Unsurprisingly, the Summer was much less detailed than the larger Tomica. However, it had a working ladder that could raise, rotate and extend. The turntable was in black plastic and lacked much of the detail of the real thing. The ladder was in orange plastic, and was a three-section type that was accurately detailed and worked well. The grille and base – including the fake hydraulic jacks – were in chrome plastic, while there was a separate black sub-chassis, which held the axles in place. A coiled black suction hose was mounted on each side. The glazing and dome lights were of clear amber plastic, while the interior was black.

CHEMICAL FIRE ENGINE

Chemical Fire Engine

The third model in the series is another Japanese vehicle; this time a heavily armoured chemical fire engine on a Fuso chassis. Fuso is the truck division of Mitsubishi. This type of fire engine was similar to an airport crash tender, but was used at petroleum refineries and chemical factories where there was potential for explosions. It was an angular truck with a turret on top of the cab, covered rear wheels and dual front axles

This time, Summer copied a different Japanese manufacturer, Shinsei. Shinsei was well-known for a range of realistic trucks and construction vehicles in its ‘Mini Power’ series. The Shinsei models were in 1/78 scale, and there were actually two versions of the Fuso Chemical Fire Engine. One had a second rotating turret mounted behind the cab, while the other had an unmanned Snorkel-type extending arm. The Summer version had neither, just a chrome hatch where the rear turret should have been. The base, grille and rear doors were also in chrome plastic, as was the rotating turret over the cab. The interior was black and the glazing was amber. Presumably to make up for lack of the rear turret or snorkel unit, Summer added some other parts in their place. A pair of black plastic suction hoses was mounted on the top, and there were short plastic ladders mounted on each side. This was pretty inept, as chemical fire engines – which are used to spray foam – do not carry ladders or suction hoses! Scale was listed as 1/98.

TXD23F FIRE ENGINE

TX23F Fire Engine

The final model in the range was also copied from a Tomica Dandy. The strange name seems to be another error; it was actually an Isuzu and ‘TXD23F’ was the model designation. It was a small fire pumper with doorless sides, which was quite a common style in parts of Japan. Of all the Summer fire engines, this was most similar to the original. It had chrome base and grille; the interior was also plated which didn’t look too realistic. The dashboard and steering wheel were very well detailed. The glazing was a small part comprising only the front windscreen and dome light. Mounted on each side was a very short ladder (the same as on the chemical fire engine, but in white) and a coiled suction pump, while there were hose reels on the top.

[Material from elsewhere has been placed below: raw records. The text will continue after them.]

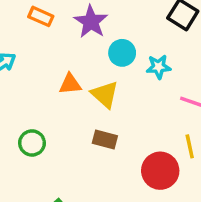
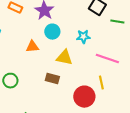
cyan circle: (122, 53) -> (52, 32), moved
yellow triangle: (105, 94) -> (64, 58), moved, turned -30

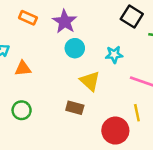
orange triangle: (32, 47) -> (23, 68), moved
yellow triangle: (64, 58) -> (90, 81), turned 30

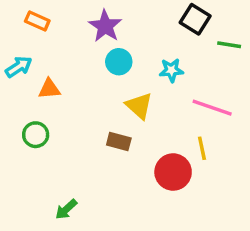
orange rectangle: (28, 18) -> (37, 21), moved
green circle: (22, 110) -> (36, 135), moved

One strange feature that was not on the original Tomica model was a grey plastic, non-removable, fireman figure stuck on the back of the vehicle. This was to a larger scale than the others in the series, being 1/62.

Reverse of blister pack
Rear of blister card

Summer Toys are not considered particularly desirable, but at the same time they are not easy to find. These could make an interesting, and unusual, addition to any fire engine collection.

This article originally appeared in the August 2018 issue of Diecast Collector magazine.

Text and model photos © Michael Pigott 2019.

2 thoughts on “Summer Toys Fire Engines

  1. Great article. Very interesting and informative. I have all four of these models. I knew that they were Summer and copies of Dinky and Tomica but knew little else about them until I read this article.